Aim of the exercise:
Every line below that contains "November" is to be copied.

++++ Records for the task

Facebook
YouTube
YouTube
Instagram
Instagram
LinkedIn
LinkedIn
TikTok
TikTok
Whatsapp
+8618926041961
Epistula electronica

++++++++
++++ Records for the task

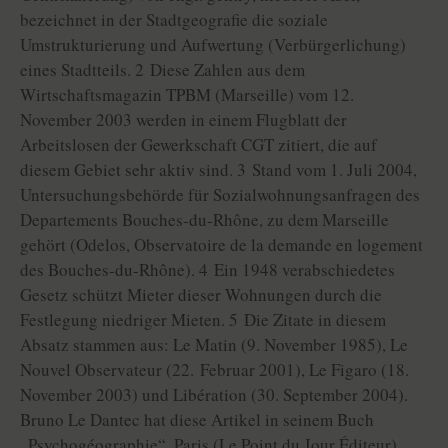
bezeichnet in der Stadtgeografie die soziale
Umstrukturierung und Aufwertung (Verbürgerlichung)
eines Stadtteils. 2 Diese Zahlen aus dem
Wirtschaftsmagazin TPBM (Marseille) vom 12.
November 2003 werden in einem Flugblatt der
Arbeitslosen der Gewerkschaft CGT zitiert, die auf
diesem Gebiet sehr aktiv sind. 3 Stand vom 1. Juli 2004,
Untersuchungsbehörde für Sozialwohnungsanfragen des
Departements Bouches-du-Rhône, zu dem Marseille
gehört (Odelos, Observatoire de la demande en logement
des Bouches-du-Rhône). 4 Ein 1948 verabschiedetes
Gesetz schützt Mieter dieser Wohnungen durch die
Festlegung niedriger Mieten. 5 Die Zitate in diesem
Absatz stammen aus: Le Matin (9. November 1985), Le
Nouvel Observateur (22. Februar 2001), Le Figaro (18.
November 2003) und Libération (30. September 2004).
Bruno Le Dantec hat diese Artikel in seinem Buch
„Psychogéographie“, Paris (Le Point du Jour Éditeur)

++++++++

Task response:
November 2003 werden in einem Flugblatt der
Absatz stammen aus: Le Matin (9. November 1985), Le
November 2003) und Libération (30. September 2004).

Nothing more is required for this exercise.